# [DATA SUPPLIED]
────────────────────
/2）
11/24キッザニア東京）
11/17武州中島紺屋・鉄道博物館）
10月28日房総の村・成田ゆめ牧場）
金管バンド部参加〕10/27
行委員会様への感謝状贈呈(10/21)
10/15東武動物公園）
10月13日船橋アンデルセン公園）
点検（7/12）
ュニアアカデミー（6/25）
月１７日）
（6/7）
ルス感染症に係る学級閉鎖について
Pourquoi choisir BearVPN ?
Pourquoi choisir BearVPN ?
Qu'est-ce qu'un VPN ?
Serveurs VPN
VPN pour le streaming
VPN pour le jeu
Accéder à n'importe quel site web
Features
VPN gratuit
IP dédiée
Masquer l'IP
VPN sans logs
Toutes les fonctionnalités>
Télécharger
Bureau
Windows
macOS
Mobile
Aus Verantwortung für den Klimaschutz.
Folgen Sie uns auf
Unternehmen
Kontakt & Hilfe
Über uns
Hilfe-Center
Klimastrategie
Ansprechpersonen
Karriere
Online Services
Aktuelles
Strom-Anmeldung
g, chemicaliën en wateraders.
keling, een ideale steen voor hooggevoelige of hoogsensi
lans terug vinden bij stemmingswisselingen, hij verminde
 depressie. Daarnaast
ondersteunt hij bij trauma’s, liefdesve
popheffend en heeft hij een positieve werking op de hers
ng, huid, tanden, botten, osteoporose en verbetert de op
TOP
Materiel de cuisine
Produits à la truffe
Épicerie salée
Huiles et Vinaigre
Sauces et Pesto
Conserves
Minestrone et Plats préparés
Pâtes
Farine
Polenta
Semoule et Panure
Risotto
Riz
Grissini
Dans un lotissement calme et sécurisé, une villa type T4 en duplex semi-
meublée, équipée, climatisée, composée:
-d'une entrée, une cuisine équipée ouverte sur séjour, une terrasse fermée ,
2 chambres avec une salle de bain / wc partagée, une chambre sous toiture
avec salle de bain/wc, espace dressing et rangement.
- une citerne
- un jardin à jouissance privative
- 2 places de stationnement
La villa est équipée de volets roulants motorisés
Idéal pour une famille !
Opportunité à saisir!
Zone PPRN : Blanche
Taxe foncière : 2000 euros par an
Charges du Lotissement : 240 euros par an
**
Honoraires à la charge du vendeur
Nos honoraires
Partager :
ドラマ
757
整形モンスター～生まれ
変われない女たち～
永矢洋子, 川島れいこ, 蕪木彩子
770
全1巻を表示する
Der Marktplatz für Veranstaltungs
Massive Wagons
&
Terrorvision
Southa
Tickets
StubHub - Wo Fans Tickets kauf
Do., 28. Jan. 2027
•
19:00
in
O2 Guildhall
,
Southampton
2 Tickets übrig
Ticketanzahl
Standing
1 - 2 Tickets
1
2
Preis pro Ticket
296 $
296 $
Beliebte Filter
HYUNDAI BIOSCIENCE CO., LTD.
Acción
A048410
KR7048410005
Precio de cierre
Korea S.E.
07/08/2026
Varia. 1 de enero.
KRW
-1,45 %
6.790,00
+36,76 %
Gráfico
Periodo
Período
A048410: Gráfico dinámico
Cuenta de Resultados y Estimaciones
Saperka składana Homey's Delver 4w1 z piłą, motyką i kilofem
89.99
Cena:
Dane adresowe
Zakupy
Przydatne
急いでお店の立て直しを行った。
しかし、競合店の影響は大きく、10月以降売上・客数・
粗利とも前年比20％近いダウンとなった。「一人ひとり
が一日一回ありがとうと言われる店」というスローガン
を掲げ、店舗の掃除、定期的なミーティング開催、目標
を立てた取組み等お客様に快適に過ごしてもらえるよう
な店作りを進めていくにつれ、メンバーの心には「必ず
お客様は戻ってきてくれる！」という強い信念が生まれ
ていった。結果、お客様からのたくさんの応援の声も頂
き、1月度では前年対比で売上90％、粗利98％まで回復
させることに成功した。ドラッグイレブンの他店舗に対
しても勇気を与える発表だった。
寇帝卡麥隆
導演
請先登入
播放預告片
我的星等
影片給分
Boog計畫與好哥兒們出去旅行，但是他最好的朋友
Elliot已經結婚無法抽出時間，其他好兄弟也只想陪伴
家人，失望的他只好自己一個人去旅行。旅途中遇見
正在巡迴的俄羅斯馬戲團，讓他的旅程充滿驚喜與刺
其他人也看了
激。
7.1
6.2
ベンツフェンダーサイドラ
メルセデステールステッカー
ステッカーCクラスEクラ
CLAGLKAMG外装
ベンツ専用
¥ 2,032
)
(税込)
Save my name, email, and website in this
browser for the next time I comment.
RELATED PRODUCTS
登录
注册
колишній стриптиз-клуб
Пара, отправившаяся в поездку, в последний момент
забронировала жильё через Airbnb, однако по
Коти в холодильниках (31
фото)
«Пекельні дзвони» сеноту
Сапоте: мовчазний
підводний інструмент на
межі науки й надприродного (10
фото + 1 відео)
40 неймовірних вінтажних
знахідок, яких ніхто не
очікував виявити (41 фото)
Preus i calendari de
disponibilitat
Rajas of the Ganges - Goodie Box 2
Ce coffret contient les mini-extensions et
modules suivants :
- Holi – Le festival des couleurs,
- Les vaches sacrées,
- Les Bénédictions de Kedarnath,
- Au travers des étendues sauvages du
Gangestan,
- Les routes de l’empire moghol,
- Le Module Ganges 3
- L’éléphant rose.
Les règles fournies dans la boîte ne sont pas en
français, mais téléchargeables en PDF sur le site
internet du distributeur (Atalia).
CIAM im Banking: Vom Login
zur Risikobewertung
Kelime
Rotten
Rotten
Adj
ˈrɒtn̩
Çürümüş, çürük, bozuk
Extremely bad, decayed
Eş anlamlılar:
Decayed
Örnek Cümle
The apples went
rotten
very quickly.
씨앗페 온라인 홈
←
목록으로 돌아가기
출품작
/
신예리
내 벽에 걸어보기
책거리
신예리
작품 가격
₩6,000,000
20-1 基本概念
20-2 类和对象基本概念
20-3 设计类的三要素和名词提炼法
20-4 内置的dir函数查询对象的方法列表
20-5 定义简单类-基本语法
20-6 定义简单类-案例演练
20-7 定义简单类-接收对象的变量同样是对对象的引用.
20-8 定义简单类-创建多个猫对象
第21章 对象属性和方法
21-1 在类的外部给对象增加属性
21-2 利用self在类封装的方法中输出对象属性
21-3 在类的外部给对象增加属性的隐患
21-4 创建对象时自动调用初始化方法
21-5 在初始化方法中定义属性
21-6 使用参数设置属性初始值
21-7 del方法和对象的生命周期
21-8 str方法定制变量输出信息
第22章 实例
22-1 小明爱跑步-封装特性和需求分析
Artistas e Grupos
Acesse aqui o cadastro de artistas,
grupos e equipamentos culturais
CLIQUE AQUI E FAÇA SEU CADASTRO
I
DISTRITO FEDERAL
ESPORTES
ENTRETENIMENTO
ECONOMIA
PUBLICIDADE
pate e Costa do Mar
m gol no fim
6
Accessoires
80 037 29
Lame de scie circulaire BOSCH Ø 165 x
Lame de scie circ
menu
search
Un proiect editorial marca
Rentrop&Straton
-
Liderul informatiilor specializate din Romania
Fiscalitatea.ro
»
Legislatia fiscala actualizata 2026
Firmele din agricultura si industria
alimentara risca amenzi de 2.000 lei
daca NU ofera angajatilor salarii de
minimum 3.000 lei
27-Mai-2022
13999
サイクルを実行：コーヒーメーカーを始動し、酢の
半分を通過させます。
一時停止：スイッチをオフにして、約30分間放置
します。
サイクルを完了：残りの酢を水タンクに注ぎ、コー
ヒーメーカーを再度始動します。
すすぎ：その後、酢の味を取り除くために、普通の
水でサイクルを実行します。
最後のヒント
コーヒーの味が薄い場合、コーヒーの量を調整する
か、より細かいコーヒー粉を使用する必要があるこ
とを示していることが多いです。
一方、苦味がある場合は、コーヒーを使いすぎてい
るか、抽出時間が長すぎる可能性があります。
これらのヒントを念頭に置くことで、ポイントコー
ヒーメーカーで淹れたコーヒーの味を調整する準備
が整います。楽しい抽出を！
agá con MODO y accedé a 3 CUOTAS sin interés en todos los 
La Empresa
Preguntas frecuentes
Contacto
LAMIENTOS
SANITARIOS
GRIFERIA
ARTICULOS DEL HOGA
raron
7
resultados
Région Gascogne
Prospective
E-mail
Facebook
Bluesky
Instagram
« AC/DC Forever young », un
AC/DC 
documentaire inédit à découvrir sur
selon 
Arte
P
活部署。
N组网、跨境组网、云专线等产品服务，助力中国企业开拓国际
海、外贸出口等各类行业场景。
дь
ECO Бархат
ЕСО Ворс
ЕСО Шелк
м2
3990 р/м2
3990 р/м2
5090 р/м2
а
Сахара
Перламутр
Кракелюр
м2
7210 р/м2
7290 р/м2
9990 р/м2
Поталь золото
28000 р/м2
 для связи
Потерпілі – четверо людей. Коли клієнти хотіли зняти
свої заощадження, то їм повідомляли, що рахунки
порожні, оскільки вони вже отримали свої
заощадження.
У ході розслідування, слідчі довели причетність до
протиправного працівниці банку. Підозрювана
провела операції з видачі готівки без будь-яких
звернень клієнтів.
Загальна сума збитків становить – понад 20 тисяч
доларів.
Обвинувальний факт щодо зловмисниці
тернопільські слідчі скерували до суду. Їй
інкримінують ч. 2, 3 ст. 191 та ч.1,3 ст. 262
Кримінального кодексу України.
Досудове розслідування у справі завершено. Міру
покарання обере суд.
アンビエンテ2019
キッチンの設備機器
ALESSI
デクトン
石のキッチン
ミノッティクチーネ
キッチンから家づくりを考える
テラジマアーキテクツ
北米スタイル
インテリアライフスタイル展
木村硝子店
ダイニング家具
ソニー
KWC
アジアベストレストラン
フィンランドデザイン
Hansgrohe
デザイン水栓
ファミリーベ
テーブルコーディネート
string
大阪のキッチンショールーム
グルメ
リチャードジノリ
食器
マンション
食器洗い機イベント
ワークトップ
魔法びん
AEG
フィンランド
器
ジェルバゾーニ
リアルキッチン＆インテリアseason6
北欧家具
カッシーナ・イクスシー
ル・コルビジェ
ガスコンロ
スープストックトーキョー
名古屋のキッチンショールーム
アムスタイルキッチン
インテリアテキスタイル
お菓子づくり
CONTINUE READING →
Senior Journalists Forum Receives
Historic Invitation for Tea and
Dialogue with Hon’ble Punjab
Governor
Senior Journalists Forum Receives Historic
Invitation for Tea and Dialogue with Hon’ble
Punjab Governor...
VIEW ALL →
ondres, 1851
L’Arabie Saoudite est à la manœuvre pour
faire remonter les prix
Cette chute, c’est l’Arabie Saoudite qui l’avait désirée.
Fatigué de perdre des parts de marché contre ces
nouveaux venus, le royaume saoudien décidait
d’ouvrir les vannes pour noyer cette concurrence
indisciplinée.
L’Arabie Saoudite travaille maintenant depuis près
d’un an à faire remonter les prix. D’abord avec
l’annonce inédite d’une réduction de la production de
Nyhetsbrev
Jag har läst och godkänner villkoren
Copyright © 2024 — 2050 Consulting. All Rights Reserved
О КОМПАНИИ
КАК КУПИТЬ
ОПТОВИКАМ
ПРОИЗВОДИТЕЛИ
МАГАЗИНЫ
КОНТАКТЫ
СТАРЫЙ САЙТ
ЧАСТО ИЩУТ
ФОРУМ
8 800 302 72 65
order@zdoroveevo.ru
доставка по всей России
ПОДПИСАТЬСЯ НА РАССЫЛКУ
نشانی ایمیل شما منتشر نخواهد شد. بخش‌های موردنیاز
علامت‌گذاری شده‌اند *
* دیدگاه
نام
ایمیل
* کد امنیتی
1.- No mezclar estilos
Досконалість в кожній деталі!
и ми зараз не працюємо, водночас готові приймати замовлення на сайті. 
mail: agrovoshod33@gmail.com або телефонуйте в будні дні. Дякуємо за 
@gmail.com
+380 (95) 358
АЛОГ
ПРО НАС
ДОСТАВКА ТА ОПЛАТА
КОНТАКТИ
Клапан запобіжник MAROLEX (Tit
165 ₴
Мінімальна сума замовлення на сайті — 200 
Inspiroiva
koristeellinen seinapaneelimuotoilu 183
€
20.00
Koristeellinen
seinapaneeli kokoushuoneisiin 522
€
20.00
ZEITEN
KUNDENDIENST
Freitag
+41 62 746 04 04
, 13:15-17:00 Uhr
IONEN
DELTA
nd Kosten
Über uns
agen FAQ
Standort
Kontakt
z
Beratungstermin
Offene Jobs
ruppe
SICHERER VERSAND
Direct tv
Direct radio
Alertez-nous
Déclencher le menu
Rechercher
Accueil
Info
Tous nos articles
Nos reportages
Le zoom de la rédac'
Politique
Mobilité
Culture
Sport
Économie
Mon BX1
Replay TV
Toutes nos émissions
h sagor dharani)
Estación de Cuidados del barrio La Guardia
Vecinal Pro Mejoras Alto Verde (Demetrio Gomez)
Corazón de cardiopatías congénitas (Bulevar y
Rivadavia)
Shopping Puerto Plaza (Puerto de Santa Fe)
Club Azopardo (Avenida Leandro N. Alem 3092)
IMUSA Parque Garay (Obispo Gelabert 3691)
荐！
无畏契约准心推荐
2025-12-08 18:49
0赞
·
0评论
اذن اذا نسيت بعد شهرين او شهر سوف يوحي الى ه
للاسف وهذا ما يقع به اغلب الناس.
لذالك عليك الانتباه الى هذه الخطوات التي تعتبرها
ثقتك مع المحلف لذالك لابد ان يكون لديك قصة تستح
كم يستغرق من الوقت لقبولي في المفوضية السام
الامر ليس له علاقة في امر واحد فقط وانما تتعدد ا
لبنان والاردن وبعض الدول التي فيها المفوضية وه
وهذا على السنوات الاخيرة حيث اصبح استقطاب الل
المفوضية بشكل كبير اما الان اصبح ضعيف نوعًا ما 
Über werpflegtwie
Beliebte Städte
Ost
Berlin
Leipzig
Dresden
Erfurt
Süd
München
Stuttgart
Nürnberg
────────────────────
# [PROBLEM DESCRIPTION]
Using the listing above, copy exactly the line that contains "фото + 1 відео)", the line that contains "- L’éléphant rose.", and each line that falls between them.

# [WRITTEN ANSWER]
фото + 1 відео)
40 неймовірних вінтажних
знахідок, яких ніхто не
очікував виявити (41 фото)
Preus i calendari de
disponibilitat
Rajas of the Ganges - Goodie Box 2
Ce coffret contient les mini-extensions et
modules suivants :
- Holi – Le festival des couleurs,
- Les vaches sacrées,
- Les Bénédictions de Kedarnath,
- Au travers des étendues sauvages du
Gangestan,
- Les routes de l’empire moghol,
- Le Module Ganges 3
- L’éléphant rose.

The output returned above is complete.